-- Exercise details --
Retype only the lines from the top of the records to the line with "ures that businesses", including that line but none of the pictures.

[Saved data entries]
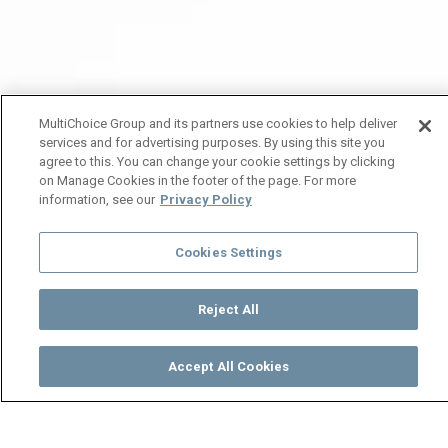
MultiChoice Group and its partners use cookies to help deliver
services and for advertising purposes. By using this site you
agree to this. You can change your cookie settings by clicking
on Manage Cookies in the footer of the page. For more
information, see our
Privacy Policy
Cookies Settings
Reject All
Accept All Cookies
Watch
Buy
TV Guide
Search
Menu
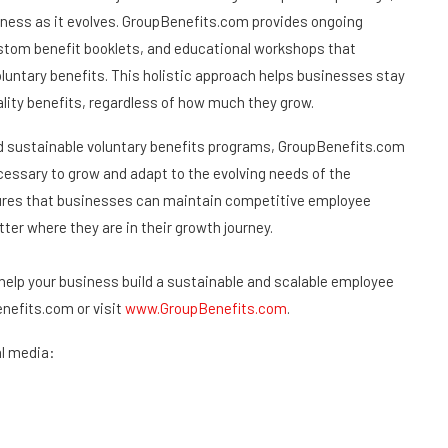
iness as it evolves. GroupBenefits.com provides ongoing
ustom benefit booklets, and educational workshops that
untary benefits. This holistic approach helps businesses stay
lity benefits, regardless of how much they grow.
nd sustainable voluntary benefits programs, GroupBenefits.com
cessary to grow and adapt to the evolving needs of the
ures that businesses can maintain competitive employee
ter where they are in their growth journey.
elp your business build a sustainable and scalable employee
efits.com or visit
www.GroupBenefits.com
.
l media:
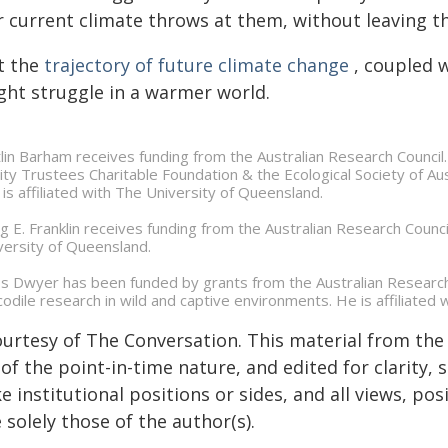
 current climate throws at them, without leaving the
t the
trajectory of future climate change
, coupled w
ght struggle in a warmer world.
tlin Barham receives funding from the Australian Research Counc
ity Trustees Charitable Foundation & the Ecological Society of Austr
 is affiliated with The University of Queensland.
ig E. Franklin receives funding from the Australian Research Council
versity of Queensland.
s Dwyer has been funded by grants from the Australian Researc
codile research in wild and captive environments. He is affiliated 
ourtesy of The Conversation. This material from the
of the point-in-time nature, and edited for clarity,
e institutional positions or sides, and all views, po
 solely those of the author(s).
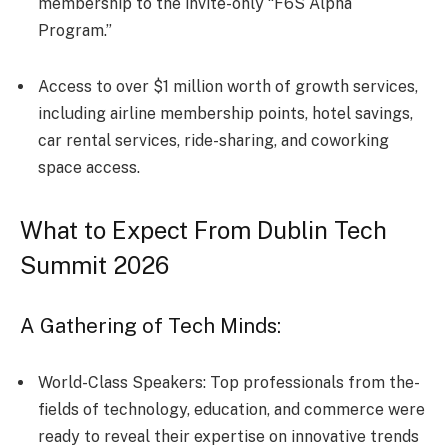
membership to the invite-only “F6S Alpha
Program.”
Access to over $1 million worth of growth services,
including airline membership points, hotel savings,
car rental services, ride-sharing, and coworking
space access.
What to Expect From Dublin Tech
Summit 2026
A Gathering of Tech Minds:
World-Class Speakers: Top professionals from the­
fields of technology, education, and comme­rce were
re­ady to reveal their e­xpertise on innovative tre­nds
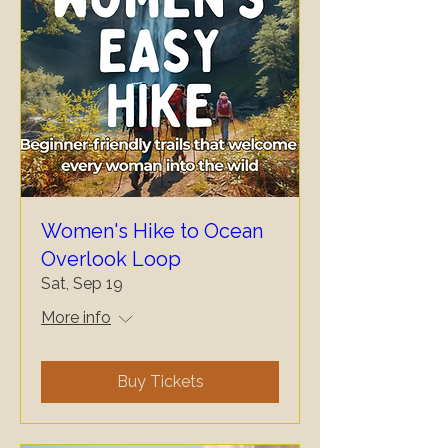
Women's Hike to Ocean
Overlook Loop
Sat, Sep 19
More info
Buy Tickets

-- Result --
MultiChoice Group and its partners use cookies to help deliver
services and for advertising purposes. By using this site you
agree to this. You can change your cookie settings by clicking
on Manage Cookies in the footer of the page. For more
information, see our
Privacy Policy
Cookies Settings
Reject All
Accept All Cookies
Watch
Buy
TV Guide
Search
Menu
iness as it evolves. GroupBenefits.com provides ongoing
ustom benefit booklets, and educational workshops that
untary benefits. This holistic approach helps businesses stay
lity benefits, regardless of how much they grow.
nd sustainable voluntary benefits programs, GroupBenefits.com
cessary to grow and adapt to the evolving needs of the
ures that businesses can maintain competitive employee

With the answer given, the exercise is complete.